## To do
Look through the entries for the string "شهري", and copy each line that holds it.

## Data
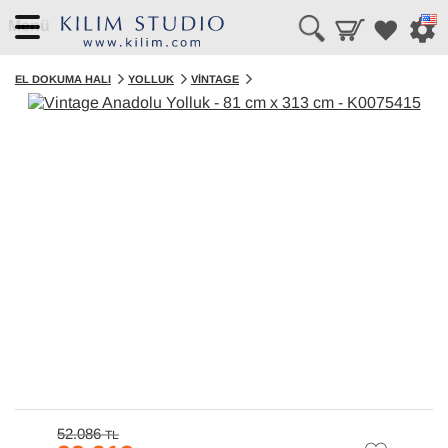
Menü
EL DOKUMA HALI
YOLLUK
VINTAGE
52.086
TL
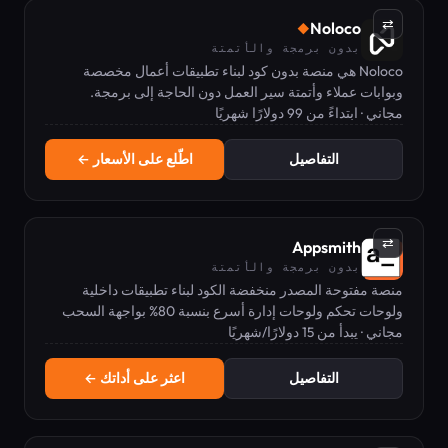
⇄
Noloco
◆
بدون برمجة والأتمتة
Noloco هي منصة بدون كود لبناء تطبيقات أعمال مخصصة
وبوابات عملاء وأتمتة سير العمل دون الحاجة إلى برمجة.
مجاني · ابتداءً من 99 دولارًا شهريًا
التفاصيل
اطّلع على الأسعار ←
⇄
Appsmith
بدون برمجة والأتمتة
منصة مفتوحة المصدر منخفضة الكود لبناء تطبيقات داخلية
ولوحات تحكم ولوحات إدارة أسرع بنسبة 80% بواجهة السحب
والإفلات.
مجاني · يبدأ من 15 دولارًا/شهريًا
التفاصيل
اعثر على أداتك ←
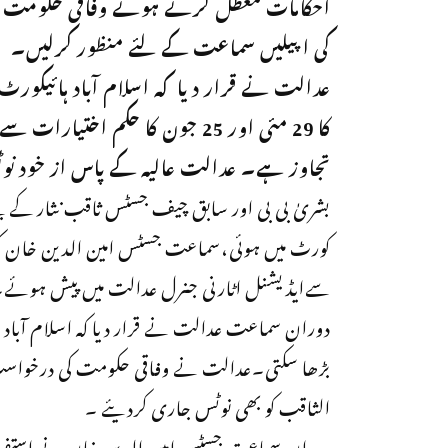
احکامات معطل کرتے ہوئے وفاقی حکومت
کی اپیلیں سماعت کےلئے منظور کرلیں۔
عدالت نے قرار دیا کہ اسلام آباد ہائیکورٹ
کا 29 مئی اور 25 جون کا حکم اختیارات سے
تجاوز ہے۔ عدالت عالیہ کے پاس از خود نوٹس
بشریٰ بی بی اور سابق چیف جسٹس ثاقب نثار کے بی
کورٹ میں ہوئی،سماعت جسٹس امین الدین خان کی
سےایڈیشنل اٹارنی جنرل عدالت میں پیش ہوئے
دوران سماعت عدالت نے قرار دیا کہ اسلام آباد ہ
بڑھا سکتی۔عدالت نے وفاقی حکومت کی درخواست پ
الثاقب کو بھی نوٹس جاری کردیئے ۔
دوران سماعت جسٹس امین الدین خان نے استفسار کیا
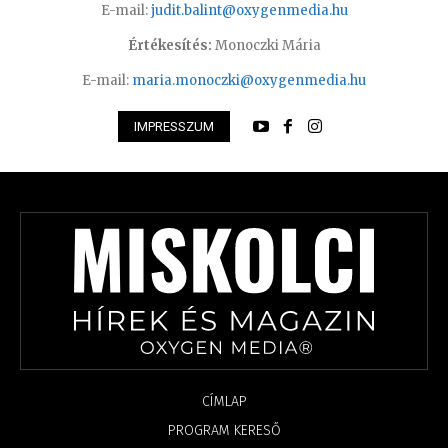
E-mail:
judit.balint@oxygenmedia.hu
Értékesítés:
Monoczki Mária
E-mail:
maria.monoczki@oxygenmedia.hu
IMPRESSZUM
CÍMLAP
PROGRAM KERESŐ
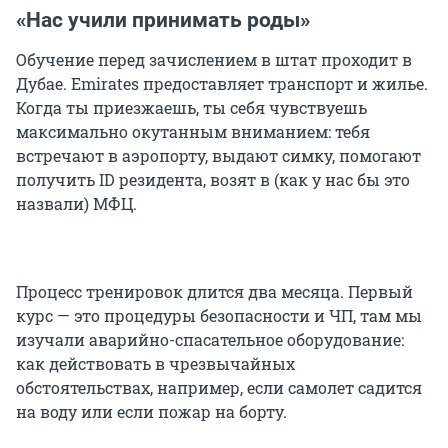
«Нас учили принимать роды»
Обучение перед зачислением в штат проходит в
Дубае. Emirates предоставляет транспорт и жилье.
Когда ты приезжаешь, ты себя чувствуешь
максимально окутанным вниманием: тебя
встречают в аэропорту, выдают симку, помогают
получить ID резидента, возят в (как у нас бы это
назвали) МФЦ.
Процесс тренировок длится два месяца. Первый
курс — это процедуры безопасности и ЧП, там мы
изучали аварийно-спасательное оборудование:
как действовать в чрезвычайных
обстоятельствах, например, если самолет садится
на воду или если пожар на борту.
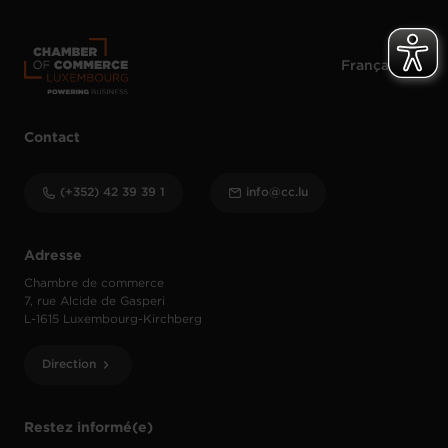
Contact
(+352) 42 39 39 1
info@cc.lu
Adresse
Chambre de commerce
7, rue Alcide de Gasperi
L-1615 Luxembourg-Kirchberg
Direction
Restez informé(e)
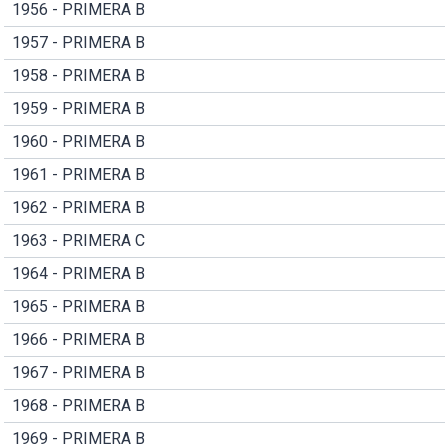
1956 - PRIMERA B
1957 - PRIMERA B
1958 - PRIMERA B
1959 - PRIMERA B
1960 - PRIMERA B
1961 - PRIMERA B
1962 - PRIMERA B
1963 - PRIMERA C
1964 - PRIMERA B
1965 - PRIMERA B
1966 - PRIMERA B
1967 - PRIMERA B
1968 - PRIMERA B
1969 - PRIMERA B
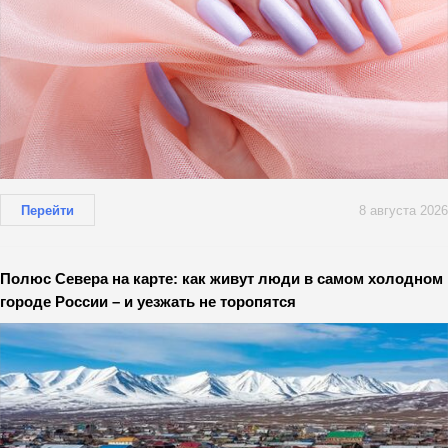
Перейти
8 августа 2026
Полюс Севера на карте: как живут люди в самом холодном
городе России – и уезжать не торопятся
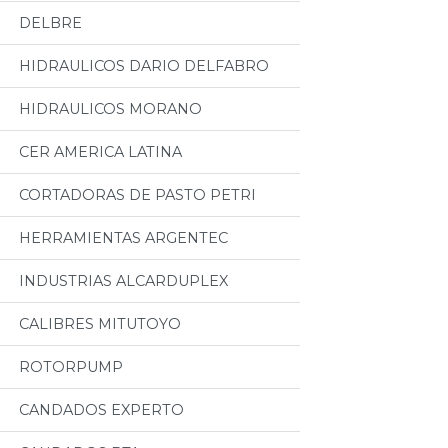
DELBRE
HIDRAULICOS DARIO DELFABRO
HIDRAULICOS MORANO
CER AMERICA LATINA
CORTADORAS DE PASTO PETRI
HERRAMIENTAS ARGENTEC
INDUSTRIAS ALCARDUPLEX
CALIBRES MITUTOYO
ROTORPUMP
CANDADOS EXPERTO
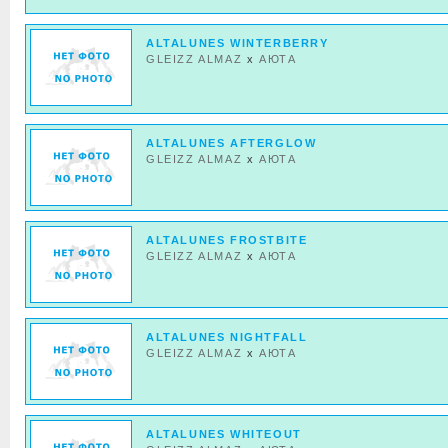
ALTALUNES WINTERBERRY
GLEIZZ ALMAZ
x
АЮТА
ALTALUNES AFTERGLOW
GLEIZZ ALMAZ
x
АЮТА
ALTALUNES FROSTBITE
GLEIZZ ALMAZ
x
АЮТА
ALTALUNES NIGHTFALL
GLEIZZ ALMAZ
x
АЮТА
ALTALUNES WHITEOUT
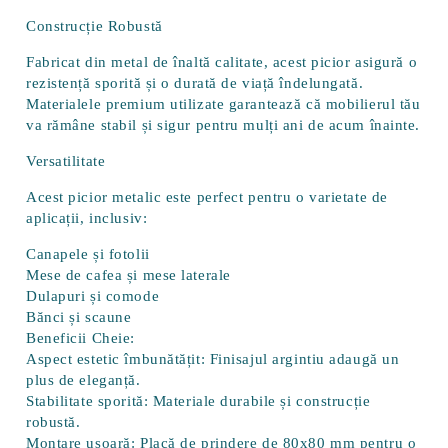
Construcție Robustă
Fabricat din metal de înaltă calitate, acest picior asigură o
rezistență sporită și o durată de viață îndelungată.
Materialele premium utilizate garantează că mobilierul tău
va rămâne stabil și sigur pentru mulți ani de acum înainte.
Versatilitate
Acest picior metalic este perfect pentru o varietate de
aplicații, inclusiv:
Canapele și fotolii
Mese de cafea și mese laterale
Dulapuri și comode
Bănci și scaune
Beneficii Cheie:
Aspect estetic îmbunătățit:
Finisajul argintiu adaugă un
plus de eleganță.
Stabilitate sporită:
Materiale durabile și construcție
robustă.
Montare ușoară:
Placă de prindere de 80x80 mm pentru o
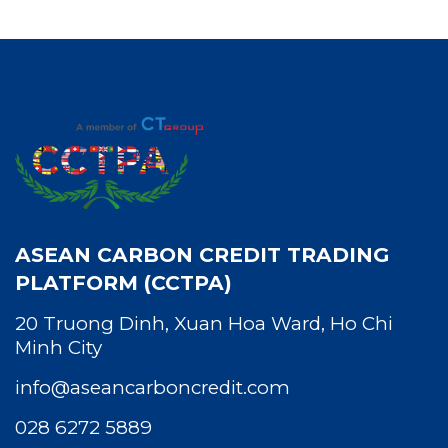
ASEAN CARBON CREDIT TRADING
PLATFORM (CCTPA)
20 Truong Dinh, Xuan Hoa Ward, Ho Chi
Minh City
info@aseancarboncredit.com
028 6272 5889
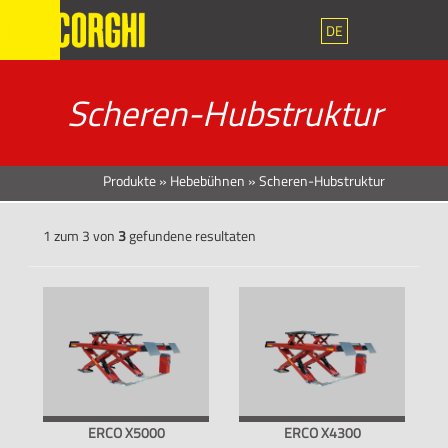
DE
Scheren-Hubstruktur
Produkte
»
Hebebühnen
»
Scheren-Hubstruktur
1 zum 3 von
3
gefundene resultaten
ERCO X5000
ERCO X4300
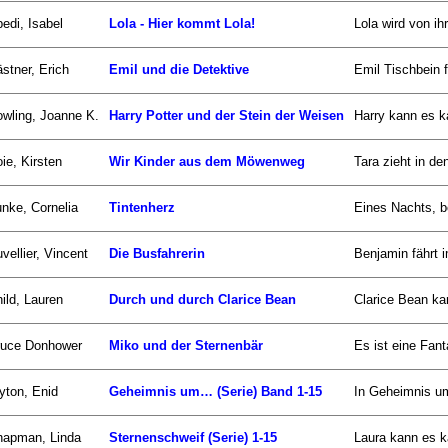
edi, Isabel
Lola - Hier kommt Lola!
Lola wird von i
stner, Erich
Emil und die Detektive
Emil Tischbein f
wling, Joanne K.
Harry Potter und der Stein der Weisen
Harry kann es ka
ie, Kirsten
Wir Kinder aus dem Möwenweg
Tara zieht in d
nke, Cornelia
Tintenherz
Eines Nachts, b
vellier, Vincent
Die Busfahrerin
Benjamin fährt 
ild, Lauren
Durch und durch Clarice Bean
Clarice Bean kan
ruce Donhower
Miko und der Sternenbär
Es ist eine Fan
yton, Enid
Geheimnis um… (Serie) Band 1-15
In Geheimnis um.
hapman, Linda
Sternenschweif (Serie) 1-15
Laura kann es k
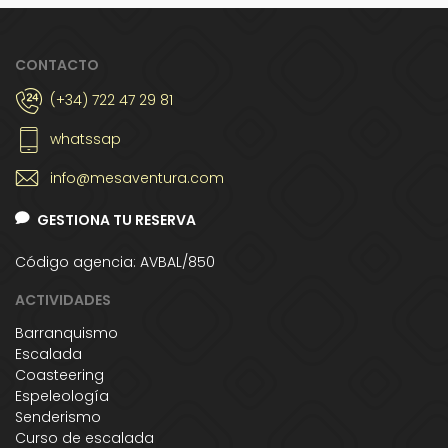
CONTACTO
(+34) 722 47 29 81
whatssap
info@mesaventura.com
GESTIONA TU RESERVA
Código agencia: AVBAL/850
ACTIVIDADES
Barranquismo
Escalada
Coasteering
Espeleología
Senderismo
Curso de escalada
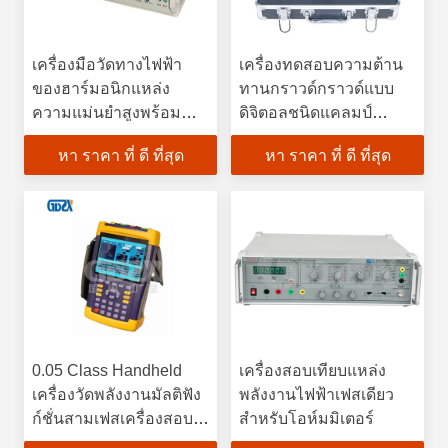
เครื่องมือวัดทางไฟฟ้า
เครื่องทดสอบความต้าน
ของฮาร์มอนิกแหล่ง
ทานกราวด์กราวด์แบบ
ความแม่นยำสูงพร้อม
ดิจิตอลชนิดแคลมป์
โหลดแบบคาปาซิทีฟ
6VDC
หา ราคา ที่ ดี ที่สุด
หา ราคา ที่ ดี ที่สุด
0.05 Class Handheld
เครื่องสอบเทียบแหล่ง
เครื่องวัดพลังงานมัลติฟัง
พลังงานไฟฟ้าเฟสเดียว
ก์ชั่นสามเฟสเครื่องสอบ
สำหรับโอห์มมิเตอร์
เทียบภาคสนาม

## Exercise output
مجاني · ابتداءً من 99 دولارًا شهريًا
مجاني · يبدأ من 15 دولارًا/شهريًا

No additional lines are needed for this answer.